**Work to complete**
Type out all the data below, word for word.

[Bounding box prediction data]
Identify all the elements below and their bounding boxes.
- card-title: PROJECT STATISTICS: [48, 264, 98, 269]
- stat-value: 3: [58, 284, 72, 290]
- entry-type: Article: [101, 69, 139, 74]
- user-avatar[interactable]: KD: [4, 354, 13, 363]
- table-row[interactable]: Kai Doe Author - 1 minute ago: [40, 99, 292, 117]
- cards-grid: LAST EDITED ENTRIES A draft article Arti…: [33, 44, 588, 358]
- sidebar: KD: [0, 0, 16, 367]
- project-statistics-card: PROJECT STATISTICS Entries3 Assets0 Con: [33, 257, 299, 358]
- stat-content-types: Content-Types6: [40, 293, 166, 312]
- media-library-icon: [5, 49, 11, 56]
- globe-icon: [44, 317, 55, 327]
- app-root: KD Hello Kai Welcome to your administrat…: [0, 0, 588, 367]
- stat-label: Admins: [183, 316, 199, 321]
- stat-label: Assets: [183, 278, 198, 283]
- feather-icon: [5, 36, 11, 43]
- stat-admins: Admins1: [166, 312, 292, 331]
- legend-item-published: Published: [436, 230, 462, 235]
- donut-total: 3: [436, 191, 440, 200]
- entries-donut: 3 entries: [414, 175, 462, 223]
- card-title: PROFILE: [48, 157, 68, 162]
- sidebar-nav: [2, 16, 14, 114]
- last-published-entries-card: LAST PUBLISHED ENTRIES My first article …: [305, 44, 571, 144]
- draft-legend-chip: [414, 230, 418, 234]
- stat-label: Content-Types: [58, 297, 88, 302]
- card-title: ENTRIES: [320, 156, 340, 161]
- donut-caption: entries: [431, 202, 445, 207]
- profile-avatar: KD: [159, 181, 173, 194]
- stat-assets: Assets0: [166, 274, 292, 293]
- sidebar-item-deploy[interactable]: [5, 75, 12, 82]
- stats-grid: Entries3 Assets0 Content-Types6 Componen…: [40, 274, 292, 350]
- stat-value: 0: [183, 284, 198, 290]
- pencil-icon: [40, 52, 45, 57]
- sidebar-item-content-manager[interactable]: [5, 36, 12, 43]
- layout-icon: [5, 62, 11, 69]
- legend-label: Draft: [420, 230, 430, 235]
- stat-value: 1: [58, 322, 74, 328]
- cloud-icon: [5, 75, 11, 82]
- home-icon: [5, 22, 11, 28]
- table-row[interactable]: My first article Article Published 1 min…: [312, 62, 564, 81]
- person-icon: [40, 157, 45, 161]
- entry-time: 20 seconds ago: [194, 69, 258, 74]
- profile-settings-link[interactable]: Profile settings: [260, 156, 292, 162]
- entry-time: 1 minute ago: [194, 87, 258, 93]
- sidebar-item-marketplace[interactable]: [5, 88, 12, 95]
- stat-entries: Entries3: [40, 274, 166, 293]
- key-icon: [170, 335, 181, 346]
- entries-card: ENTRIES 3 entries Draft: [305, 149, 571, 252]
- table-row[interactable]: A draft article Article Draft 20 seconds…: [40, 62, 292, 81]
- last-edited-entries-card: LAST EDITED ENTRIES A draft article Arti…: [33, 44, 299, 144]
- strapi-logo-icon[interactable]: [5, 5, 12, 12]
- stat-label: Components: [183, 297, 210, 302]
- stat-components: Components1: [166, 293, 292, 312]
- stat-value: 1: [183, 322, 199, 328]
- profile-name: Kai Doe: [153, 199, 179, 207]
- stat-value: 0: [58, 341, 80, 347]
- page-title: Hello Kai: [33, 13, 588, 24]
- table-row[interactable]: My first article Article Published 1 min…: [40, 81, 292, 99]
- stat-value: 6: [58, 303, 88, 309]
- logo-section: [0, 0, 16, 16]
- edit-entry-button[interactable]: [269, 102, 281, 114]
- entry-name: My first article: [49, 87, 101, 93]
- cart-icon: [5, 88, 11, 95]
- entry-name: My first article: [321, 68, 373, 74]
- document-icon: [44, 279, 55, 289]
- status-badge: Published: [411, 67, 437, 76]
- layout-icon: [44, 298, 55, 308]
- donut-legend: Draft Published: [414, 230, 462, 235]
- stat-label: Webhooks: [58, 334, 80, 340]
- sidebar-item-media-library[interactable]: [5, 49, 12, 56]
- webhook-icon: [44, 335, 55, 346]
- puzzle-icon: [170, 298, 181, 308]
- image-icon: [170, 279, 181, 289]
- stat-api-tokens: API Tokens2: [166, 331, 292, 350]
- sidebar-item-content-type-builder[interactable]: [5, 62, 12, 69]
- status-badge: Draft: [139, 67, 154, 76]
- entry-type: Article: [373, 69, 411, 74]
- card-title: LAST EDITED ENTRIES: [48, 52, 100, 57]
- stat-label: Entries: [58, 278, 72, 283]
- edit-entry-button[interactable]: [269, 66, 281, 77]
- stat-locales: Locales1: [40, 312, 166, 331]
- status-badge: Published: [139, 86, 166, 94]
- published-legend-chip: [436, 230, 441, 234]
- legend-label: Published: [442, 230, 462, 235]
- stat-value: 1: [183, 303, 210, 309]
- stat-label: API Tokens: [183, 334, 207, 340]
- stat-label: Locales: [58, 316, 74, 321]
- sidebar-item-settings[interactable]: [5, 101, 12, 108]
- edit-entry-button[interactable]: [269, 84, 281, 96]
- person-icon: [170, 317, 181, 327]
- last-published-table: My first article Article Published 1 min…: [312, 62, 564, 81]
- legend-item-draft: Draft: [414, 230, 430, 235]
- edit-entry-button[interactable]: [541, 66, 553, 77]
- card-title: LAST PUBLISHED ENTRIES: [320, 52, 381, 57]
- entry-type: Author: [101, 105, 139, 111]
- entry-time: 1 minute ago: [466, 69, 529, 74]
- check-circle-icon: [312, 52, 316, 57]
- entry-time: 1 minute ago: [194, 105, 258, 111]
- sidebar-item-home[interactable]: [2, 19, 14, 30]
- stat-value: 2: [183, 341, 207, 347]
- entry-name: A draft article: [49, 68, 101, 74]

**Solution to this exercise**
Identify all the elements below and their bounding boxes.
- card-title: PROJECT STATISTICS: [48, 264, 98, 269]
- stat-value: 3: [58, 284, 72, 290]
- entry-type: Article: [101, 69, 139, 74]
- user-avatar[interactable]: KD: [4, 354, 13, 363]
- table-row[interactable]: Kai Doe Author - 1 minute ago: [40, 99, 292, 117]
- cards-grid: LAST EDITED ENTRIES A draft article Arti…: [33, 44, 588, 358]
- sidebar: KD: [0, 0, 16, 367]
- project-statistics-card: PROJECT STATISTICS Entries3 Assets0 Con: [33, 257, 299, 358]
- stat-content-types: Content-Types6: [40, 293, 166, 312]
- media-library-icon: [5, 49, 11, 56]
- globe-icon: [44, 317, 55, 327]
- app-root: KD Hello Kai Welcome to your administrat…: [0, 0, 588, 367]
- stat-label: Admins: [183, 316, 199, 321]
- stat-label: Assets: [183, 278, 198, 283]
- feather-icon: [5, 36, 11, 43]
- stat-admins: Admins1: [166, 312, 292, 331]
- legend-item-published: Published: [436, 230, 462, 235]
- donut-total: 3: [436, 191, 440, 200]
- entries-donut: 3 entries: [414, 175, 462, 223]
- card-title: PROFILE: [48, 157, 68, 162]
- sidebar-nav: [2, 16, 14, 114]
- last-published-entries-card: LAST PUBLISHED ENTRIES My first article …: [305, 44, 571, 144]
- draft-legend-chip: [414, 230, 418, 234]
- stat-label: Content-Types: [58, 297, 88, 302]
- card-title: ENTRIES: [320, 156, 340, 161]
- donut-caption: entries: [431, 202, 445, 207]
- profile-avatar: KD: [159, 181, 173, 194]
- stat-assets: Assets0: [166, 274, 292, 293]
- sidebar-item-deploy[interactable]: [5, 75, 12, 82]
- stats-grid: Entries3 Assets0 Content-Types6 Componen…: [40, 274, 292, 350]
- stat-value: 0: [183, 284, 198, 290]
- pencil-icon: [40, 52, 45, 57]
- sidebar-item-content-manager[interactable]: [5, 36, 12, 43]
- layout-icon: [5, 62, 11, 69]
- legend-label: Draft: [420, 230, 430, 235]
- stat-value: 1: [58, 322, 74, 328]
- cloud-icon: [5, 75, 11, 82]
- home-icon: [5, 22, 11, 28]
- table-row[interactable]: My first article Article Published 1 min…: [312, 62, 564, 81]
- person-icon: [40, 157, 45, 161]
- entry-time: 20 seconds ago: [194, 69, 258, 74]
- profile-settings-link[interactable]: Profile settings: [260, 156, 292, 162]
- entry-time: 1 minute ago: [194, 87, 258, 93]
- sidebar-item-marketplace[interactable]: [5, 88, 12, 95]
- stat-entries: Entries3: [40, 274, 166, 293]
- key-icon: [170, 335, 181, 346]
- entries-card: ENTRIES 3 entries Draft: [305, 149, 571, 252]
- table-row[interactable]: A draft article Article Draft 20 seconds…: [40, 62, 292, 81]
- last-edited-entries-card: LAST EDITED ENTRIES A draft article Arti…: [33, 44, 299, 144]
- strapi-logo-icon[interactable]: [5, 5, 12, 12]
- stat-label: Components: [183, 297, 210, 302]
- stat-components: Components1: [166, 293, 292, 312]
- stat-value: 1: [183, 322, 199, 328]
- profile-name: Kai Doe: [153, 199, 179, 207]
- stat-value: 0: [58, 341, 80, 347]
- page-title: Hello Kai: [33, 13, 588, 24]
- table-row[interactable]: My first article Article Published 1 min…: [40, 81, 292, 99]
- stat-value: 6: [58, 303, 88, 309]
- logo-section: [0, 0, 16, 16]
- edit-entry-button[interactable]: [269, 102, 281, 114]
- entry-name: My first article: [49, 87, 101, 93]
- cart-icon: [5, 88, 11, 95]
- entry-name: My first article: [321, 68, 373, 74]
- document-icon: [44, 279, 55, 289]
- status-badge: Published: [411, 67, 437, 76]
- layout-icon: [44, 298, 55, 308]
- donut-legend: Draft Published: [414, 230, 462, 235]
- stat-label: Webhooks: [58, 334, 80, 340]
- sidebar-item-media-library[interactable]: [5, 49, 12, 56]
- webhook-icon: [44, 335, 55, 346]
- puzzle-icon: [170, 298, 181, 308]
- image-icon: [170, 279, 181, 289]
- stat-api-tokens: API Tokens2: [166, 331, 292, 350]
- sidebar-item-content-type-builder[interactable]: [5, 62, 12, 69]
- status-badge: Draft: [139, 67, 154, 76]
- entry-type: Article: [373, 69, 411, 74]
- card-title: LAST EDITED ENTRIES: [48, 52, 100, 57]
- stat-label: Entries: [58, 278, 72, 283]
- edit-entry-button[interactable]: [269, 66, 281, 77]
- stat-locales: Locales1: [40, 312, 166, 331]
- status-badge: Published: [139, 86, 166, 94]
- published-legend-chip: [436, 230, 441, 234]
- legend-label: Published: [442, 230, 462, 235]
- stat-value: 1: [183, 303, 210, 309]
- stat-label: API Tokens: [183, 334, 207, 340]
- stat-label: Locales: [58, 316, 74, 321]
- sidebar-item-settings[interactable]: [5, 101, 12, 108]
- edit-entry-button[interactable]: [269, 84, 281, 96]
- person-icon: [170, 317, 181, 327]
- last-published-table: My first article Article Published 1 min…: [312, 62, 564, 81]
- legend-item-draft: Draft: [414, 230, 430, 235]
- edit-entry-button[interactable]: [541, 66, 553, 77]
- card-title: LAST PUBLISHED ENTRIES: [320, 52, 381, 57]
- entry-type: Author: [101, 105, 139, 111]
- entry-time: 1 minute ago: [466, 69, 529, 74]
- check-circle-icon: [312, 52, 316, 57]
- entry-time: 1 minute ago: [194, 105, 258, 111]
- sidebar-item-home[interactable]: [2, 19, 14, 30]
- stat-value: 2: [183, 341, 207, 347]
- entry-name: A draft article: [49, 68, 101, 74]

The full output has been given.